Project by Madeleine Bernstorff
Are there inviting, friendly (film)archives? Accessibility is being demanded from archives with increased vigor in the face of the seemingly infinite access suggested by the Internet. It is not always so easy to distinguish between conservative, conservational approaches to preservation, the neo-liberal economy’s exploitation of rights and resources and more favorable impulses linked to making connections and communal sharing. Moreover, the politically acknowledged practice being undertaken by public archives seeking to open up their contents is also subject to economic constraints, just as the specters of exclusive knowledge or fetishistic restoration still occasionally flit about in institutional garb.
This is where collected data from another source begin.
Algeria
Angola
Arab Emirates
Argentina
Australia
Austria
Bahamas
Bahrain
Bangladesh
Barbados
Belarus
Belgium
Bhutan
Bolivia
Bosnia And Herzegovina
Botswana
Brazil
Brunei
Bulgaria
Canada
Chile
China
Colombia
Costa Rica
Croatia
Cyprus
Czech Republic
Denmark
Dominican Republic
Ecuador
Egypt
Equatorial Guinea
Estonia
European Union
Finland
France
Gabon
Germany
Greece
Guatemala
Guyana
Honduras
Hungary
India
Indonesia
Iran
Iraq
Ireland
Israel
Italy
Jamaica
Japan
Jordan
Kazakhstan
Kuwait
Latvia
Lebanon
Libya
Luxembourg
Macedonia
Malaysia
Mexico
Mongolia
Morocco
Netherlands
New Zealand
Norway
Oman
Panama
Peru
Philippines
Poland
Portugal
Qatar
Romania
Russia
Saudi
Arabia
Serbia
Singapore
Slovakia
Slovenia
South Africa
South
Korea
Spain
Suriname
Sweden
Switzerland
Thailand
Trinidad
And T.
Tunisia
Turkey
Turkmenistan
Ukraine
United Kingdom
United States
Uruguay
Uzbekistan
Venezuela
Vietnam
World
After carrying out comprehensive research with my colleagues Brigitta Kuster and Sebastian Bodirsky in two central archives in the Maghreb (1), I am particularly interested in how a “decolonialization of hegemonic knowledge” might be set in motion as a cinematic anti-canon in transitory visual usage. It was no great coincidence we ended up at the archive of the Arsenal cinema both before and after our trips, where films relating to the focus of our interest had been collected in ways that continually surprised us. Several films have only survived here. As such, the only print of filmmaker Annie Tresgot’s film LES PASSAGERS (Algeria 1971), which she herself had long been in search of, can be found there, as can a rare print of Assia Djebar’s film LA ZERDA ET LES CHANTS DE L’OUBLI (Algeria 1978), which makes decolonializing use of archive images in the Maghreb.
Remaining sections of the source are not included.